Vanilla Melting Moments Cookies with Nutella-Cream Cheese Filling — The One Time I Let Nutella Into the Kitchen

Groundhog Day has passed and the groundhog has made his prediction and I do not care about the prediction because the groundhog is a rodent with no meteorological credentials and also because winter on Long Island will end when it ends, and no amount of shadow-based prognostication will change that. February is the cruelest month — not April, despite what Eliot says; Eliot never spent February on Long Island — because February is the month when winter has been going on long enough to be unbearable but not long enough to be over, and the light is thin and the cold is persistent and the kitchen is the only warm room and so I live in the kitchen, which is where I was going to live anyway.

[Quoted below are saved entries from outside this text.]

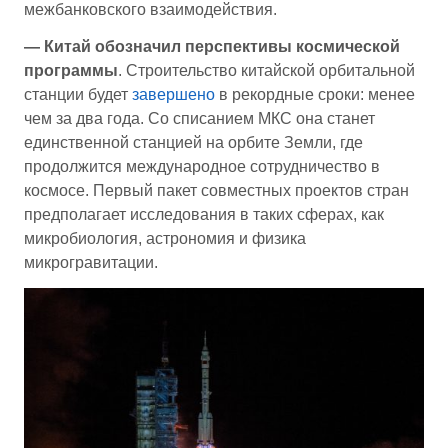
межбанковского взаимодействия.
—
Китай обозначил перспективы космической
программы
. Строительство китайской орбитальной
станции будет
завершено
в рекордные сроки: менее
чем за два года. Со списанием МКС она станет
единственной станцией на орбите Земли, где
продолжится международное сотрудничество в
космосе. Первый пакет совместных проектов стран
предполагает исследования в таких сферах, как
микробиология, астрономия и физика
микрогравитации.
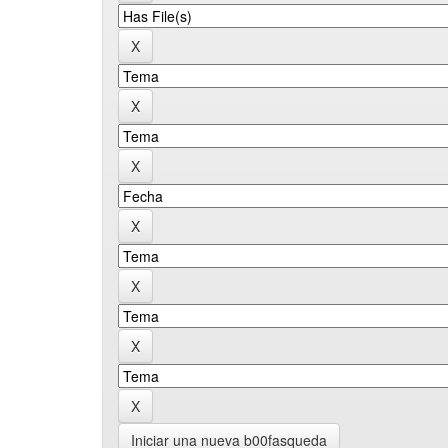
Iniciar una nueva b00fasqueda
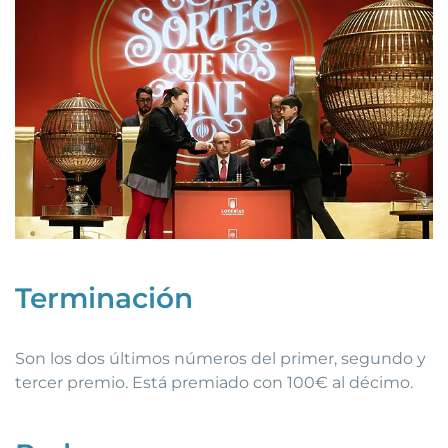
Terminación
Son los dos últimos números del primer, segundo y
tercer premio. Está premiado con 100€ al décimo.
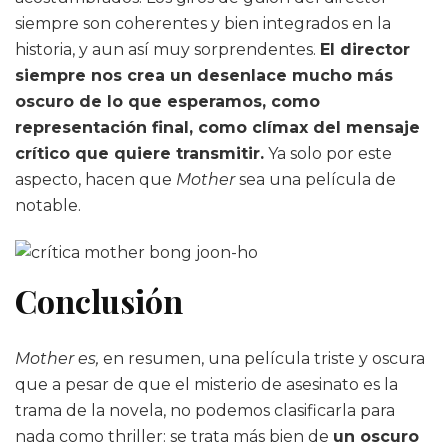
siempre son coherentes y bien integrados en la
historia, y aun así muy sorprendentes.
El director
siempre nos crea un desenlace mucho más
oscuro de lo que esperamos, como
representación final, como clímax del mensaje
crítico que quiere transmitir.
Ya solo por este
aspecto, hacen que
Mother
sea una película de
notable.
Conclusión
Mother es,
en resumen, una película triste y oscura
que a pesar de que el misterio de asesinato es la
trama de la novela, no podemos clasificarla para
nada como thriller: se trata más bien de
un oscuro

I made hamantaschen this week — early, because Purim isn't until March, but hamantaschen are a project and the project needs time and also because I bring them to school and the school bake sale is next week and Ruth Feldman's hamantaschen are a known quantity at Oceanside High School, a currency more valuable than dollars in the faculty lounge, and I do not take this reputation lightly. The dough is Sylvia's — butter, sugar, eggs, flour, vanilla — rolled thin and cut into circles and filled with poppy seed or apricot or prune (the traditional fillings; I do not recognize chocolate or Nutella as legitimate hamantaschen fillings, and I will not debate this). The cookies are folded into triangles — Haman's hat, or Haman's ears, depending on which tradition you follow — and baked until golden and they are, like everything Sylvia taught me, perfect, because Sylvia did not teach me to make imperfect food. Imperfection was not in her vocabulary.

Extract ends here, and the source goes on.